The agency is chiefly concerned with two issues: contradictory, missing or withheld information on the scope of Iran's enrichment program, and the source of enriched uranium found inside the country.

"These are two issues where we need accelerated and proactive cooperation," ElBaradei told reporters before the meeting opened Monday. "The way they have been engaging us on this issue has been less than satisfactory, and I'm calling on them and expect the board also to continue to call on them to become more transparent."

In separate comments inside the meeting, ElBaradei said Iran's responses to IAEA requests about its centrifuge enrichment program have been "changing and at times contradictory."

While the Iran resolution will not directly threaten sanctions, any toughly worded document will maintain pressure on Iran to come clean on still-blurry aspects of what was a covert nuclear program for nearly 20 years until discovered two years ago.

Iran has denied being uncooperative, and has rejected U.S. allegations that its nuclear program is for military purposes. Instead, the country says its uranium-enrichment program — which could be used to make bombs, once fully operational — is geared solely toward generating electricity.

ElBaradei said last month that his agency had found no proof of a concrete link between Iran's nuclear activities and its military program, but that "it was premature to make a judgment."
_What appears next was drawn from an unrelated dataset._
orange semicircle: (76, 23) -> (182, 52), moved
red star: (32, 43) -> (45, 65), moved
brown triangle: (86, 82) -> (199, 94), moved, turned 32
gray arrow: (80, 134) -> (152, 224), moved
The IAEA report, written by ElBaradei, says Iran inquired about buying thousands of magnets for centrifuges on the black market — casting doubt on Iranian assertions that its P-2 centrifuge program was purely experimental and not geared toward full uranium enrichment.
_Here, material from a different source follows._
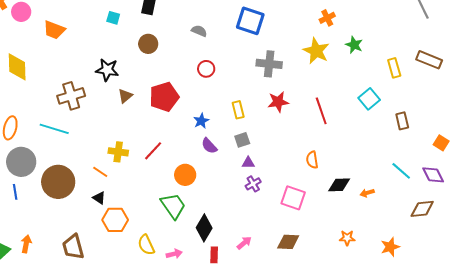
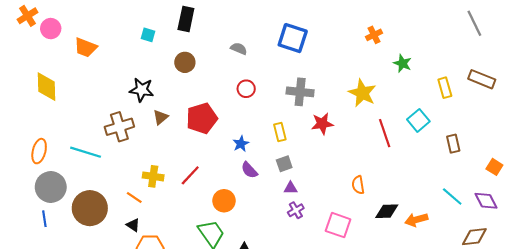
yellow star: (316, 51) -> (362, 93), moved
gray cross: (269, 64) -> (300, 92), moved
brown cross: (71, 96) -> (119, 127), moved
red line: (321, 111) -> (385, 133), moved
orange arrow: (367, 193) -> (416, 220), size x1.5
On the traces of enriched uranium — which include minute amounts at weapons-grade levels — Tehran says they were not domestically produced but inadvertently imported in purchases through the nuclear black market.

But IAEA investigators have not been able to fully test that claim because Pakistan, the main source of the equipment, has blocked free access to its nuclear material, meaning the agency cannot match isotope samples to the traces found in Iran.

Sayed Hossein Mousavian, a senior official of Iran's powerful Supreme National Security Council, suggested that those two issues were close to being cleared up. He told reporters in Vienna that his country had submitted new information on the P-2 centrifuges, and asserted that all but one case of enriched uranium contamination had been explained.

But several Western diplomats said the new information was still being assessed and flatly denied that the contamination issue had been reduced to one unresolved case.

Kenneth Brill, the chief U.S. delegate to the meeting, said ElBaradei's comments amounted to a "very firm message that Iran needed to do much better than it has been doing."

Under pressure since the start of international scrutiny, Iran has suspended uranium enrichment and stopped building centrifuges. It also has allowed IAEA inspections of its nuclear facilities without notice.

The meeting will likely be asked to accept some form of a tough draft resolution, written by France, Britain and Germany, urging Iran to halt operations of a plant inaugurated in March that processes uranium into gas. The draft also calls for aborting plans to build a heavy water reactor.

Mousavian, the senior Iranian official, said the language of the draft, as it now stood, was "counterproductive."

A diplomat, who like the others spoke on condition of anonymity, said small changes had been made to the draft on Friday — including the introduction of a "time element" that nonetheless falls short of imposing a deadline for Iran to come clean. It also left out a "trigger mechanism," wanted by the United States, that would allow additional pressure if Tehran failed to satisfy board demands within a given time.

ElBaradei suggested that a deadline was not necessary but urged Iran to clear up all open questions "in the next few months."

"It is really essential," he said. "We can't go on forever."